During the 30 years that Memorial Sloan-Kettering scientist Phuong-Van Luc investigated transcriptional regulation, no database existed for quickly finding out if a protein was part of a complex. As a result, Luc was left with few clues to help understand the function of a newly identified protein.
Luc tried to keep on top of the large number of proteins involved in transcriptional machinery by reading a lot of papers, but she found it hard to maintain a broader view of her bench work when she was spending long hours doing experiments.
To help researchers like herself, four years ago Luc decided to take a break from the bench to develop a nuclear protein complex database. The first version of the database is currently available over the web at http://pin.mskcc.org/home.html. A second version of the database, which includes a protein complex visualization tool, is available only to MSKCC scientists at present, but will soon become generally accessible, Luc said.
"I wanted to develop a database and tools to allow scientists who work hard at the bench to have a quick way of analyzing [their] protein and its function," said Luc, who is a research associate in Paul Tempst's laboratory at the Memorial Sloan-Kettering Cancer Center. "If there was a new protein identified, I wanted to be able to quickly go to that database and find out if it's part of a new complex, an existing complex, or if it's a new protein."
Working largely by herself over the past four years, Luc began methodically curating scientific papers that dealt with nuclear proteins, and developing software that would allow scientists to query what complex or complexes a protein belongs to.
"What we collect are proteins that are in the same complex in the nucleus," Luc explained. "Our database would be considered a 'gold standard' one it's curated, and it contains only things that are verified."
Luc's database, called the Proteins Interacting in the Nucleus database, or PINdb, is different from large databases such as BIND and MIPS, in that it doesn't include protein complexes from high-throughput experiments, and it doesn't include protein-protein interaction data from yeast two-hybrid analyses. With BIND, a long list of hundreds of complexes may be identified when a researcher types in a protein, but because the database includes high-throughput experiments, it is hard to tell which complexes are verified, and which are not, Luc said.
The PINdb may eventually link to databases such as MIPS that catalogue protein-protein interactions, but right now it catalogues proteins by complexes, rather than by direct interactions, she added. "We don't try to replicate what other people have done," Luc explained. "There's no other database that catalogues only complexes."
A first version of the PINdb was made publicly available in late 2003, after Luc presented her work at a transcriptional regulation meeting at Cold Spring Harbor Lab. About half a year later, a paper describing the database was published in the April 2004 issue of Bioinformatics.
Luc is now finishing up a second version of the PINdb that includes a visualization tool that allows users to view a "spider web" diagram of nuclear complexes. The web diagram includes different shapes for different complexes, and lines linking complexes that share overlapping proteins.

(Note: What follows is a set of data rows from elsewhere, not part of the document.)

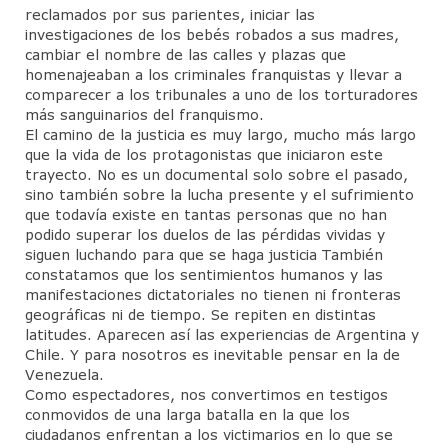
reclamados por sus parientes, iniciar las
CineForo – Tenemos que hablar de Kevin
investigaciones de los bebés robados a sus madres,
cambiar el nombre de las calles y plazas que
CineForo – La Ladrona de Libros
homenajeaban a los criminales franquistas y llevar a
comparecer a los tribunales a uno de los torturadores
CineForo – Hannan Arendt
más sanguinarios del franquismo.
El camino de la justicia es muy largo, mucho más largo
Curso de Psicoterapia Psicoanálitica
que la vida de los protagonistas que iniciaron este
trayecto. No es un documental solo sobre el pasado,
Actividades del Mes
sino también sobre la lucha presente y el sufrimiento
que todavía existe en tantas personas que no han
Actividades Docentes
podido superar los duelos de las pérdidas vividas y
siguen luchando para que se haga justicia También
Instituto de Psicoanálisis
constatamos que los sentimientos humanos y las
manifestaciones dictatoriales no tienen ni fronteras
geográficas ni de tiempo. Se repiten en distintas
Admisión
latitudes. Aparecen así las experiencias de Argentina y
Chile. Y para nosotros es inevitable pensar en la de
Departamento de Niños y Adolescentes (DNA)
Venezuela.
Como espectadores, nos convertimos en testigos
Actividades
conmovidos de una larga batalla en la que los
ciudadanos enfrentan a los victimarios en lo que se
Jornadas para Padres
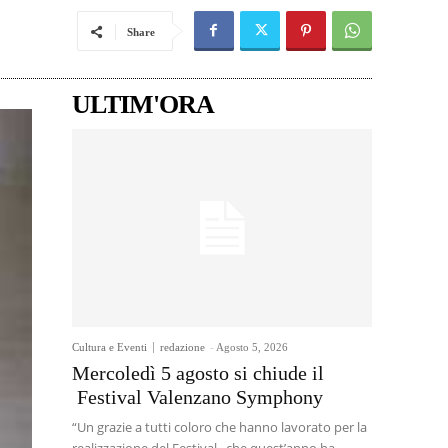
Share
ULTIM'ORA
Cultura e Eventi
redazione
-
Agosto 5, 2026
Mercoledì 5 agosto si chiude il
Festival Valenzano Symphony
“Un grazie a tutti coloro che hanno lavorato per la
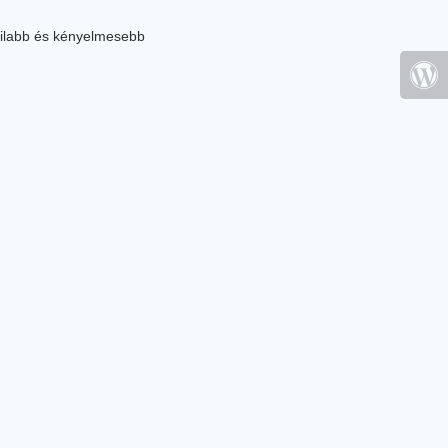
ilabb és kényelmesebb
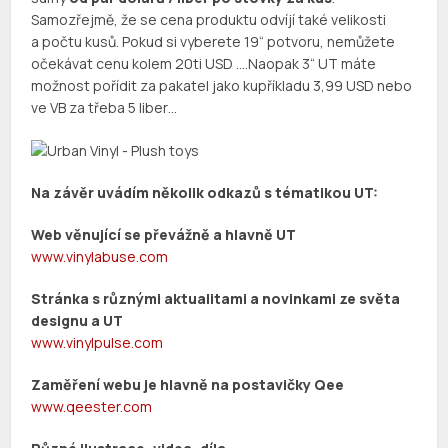
Samozřejmě, že se cena produktu odvíjí také velikosti
a počtu kusů. Pokud si vyberete 19“ potvoru, nemůžete
očekávat cenu kolem 20ti USD ….Naopak 3“ UT máte
možnost pořídit za pakatel jako kupříkladu 3,99 USD nebo
ve VB za třeba 5 liber…
Na závěr uvádím několik odkazů s tématikou UT:
Web věnující se převážně a hlavně UT
www.vinylabuse.com
Stránka s různými aktualitami a novinkami ze světa
designu a UT
www.vinylpulse.com
Zaměření webu je hlavně na postavičky Qee
www.qeester.com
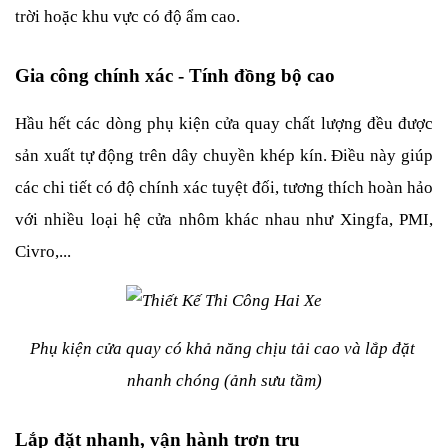
trời hoặc khu vực có độ ẩm cao.
Gia công chính xác - Tính đồng bộ cao
Hầu hết các dòng phụ kiện cửa quay chất lượng đều được 
sản xuất tự động trên dây chuyền khép kín. Điều này giúp 
các chi tiết có độ chính xác tuyệt đối, tương thích hoàn hảo 
với nhiều loại hệ cửa nhôm khác nhau như Xingfa, PMI, 
Civro,...
Phụ kiện cửa quay có khả năng chịu tải cao và lắp đặt 
nhanh chóng (ảnh sưu tầm)
Lắp đặt nhanh, vận hành trơn tru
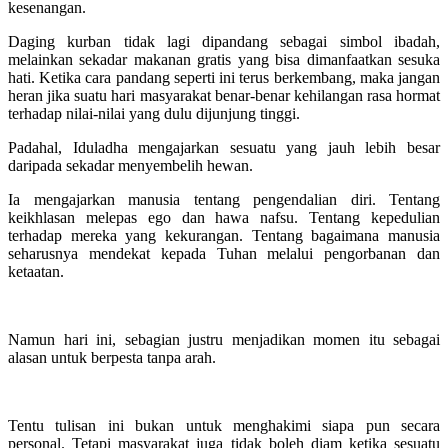
kesenangan.
Daging kurban tidak lagi dipandang sebagai simbol ibadah,
melainkan sekadar makanan gratis yang bisa dimanfaatkan sesuka
hati. Ketika cara pandang seperti ini terus berkembang, maka jangan
heran jika suatu hari masyarakat benar-benar kehilangan rasa hormat
terhadap nilai-nilai yang dulu dijunjung tinggi.
Padahal, Iduladha mengajarkan sesuatu yang jauh lebih besar
daripada sekadar menyembelih hewan.
Ia mengajarkan manusia tentang pengendalian diri. Tentang
keikhlasan melepas ego dan hawa nafsu. Tentang kepedulian
terhadap mereka yang kekurangan. Tentang bagaimana manusia
seharusnya mendekat kepada Tuhan melalui pengorbanan dan
ketaatan.
Namun hari ini, sebagian justru menjadikan momen itu sebagai
alasan untuk berpesta tanpa arah.
Tentu tulisan ini bukan untuk menghakimi siapa pun secara
personal. Tetapi masyarakat juga tidak boleh diam ketika sesuatu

The second version of the PINdb is currently available within Memorial Sloan-Kettering. According to Luc, it should also be available to the general public through the web after a few data security issues are resolved.
"The nice thing about this database is that it allows people to compare complexes side by side to light up a subunit, and to determine if the root complexes are wrong or right," said Luc.
Another useful function of the PINdb is that it consolidates all the names that a protein may be known by. "A yeast protein can be known by so many different names, even people in the field would get confused," Luc noted. "One lab might call it by the name it was discovered by; others would call it by virtue of its homology to human or the fly."
To ease the confusion of all the names, users that type in a protein name get a list from the PINdb of all the different names that a protein is known by, including the protein's official name, which is determined by the Human Genome Nomenclature Committee. "The names are the first thing I need to be able to light up the subunit in all the complexes," Luc pointed out.
Tempst, Luc's research associate at Memorial Sloan-Kettering, said that the PINdb has allowed his research group to organize and interpret proteomic analysis of compartments of the human and yeast transcriptional machinery.
"To my knowledge, [the database] is totally unique in the field of transcription," he said. "The only other way that some people in the field stay on top of this immensely complicated system is by reading a lot and having an encyclopedic memory."
Though Luc doesn't spend much time doing bench experiments these days, she is collaborating with members of her lab who do. Currently, she is working on a paper that shows that she can predict how a protein network works by using her database to do functional analysis. She is aiming to publish that paper in the Jan. 2006 special database issue of Nucleic Acid Research.
Chris Hogue, the principal investigator of the Blueprint Initiative, which curates and maintains the BIND database, said that it is important that research groups like Tempst's maintain their own small databases for the interest and understanding of protein complexes.
"Without specific databases, it would clearly be far too complex for researchers like Phuong-Van Luc to make new discoveries in their field of nuclear protein complexes," Hogue said. "I encourage all researchers to post and share their own 'gold standard' data sets."
Hogue said that Blueprint archives special collections like Luc's in BIND, and that he would be happy to work with any researchers to see that their 'gold standard' sets are supported in BIND, with proper attributions.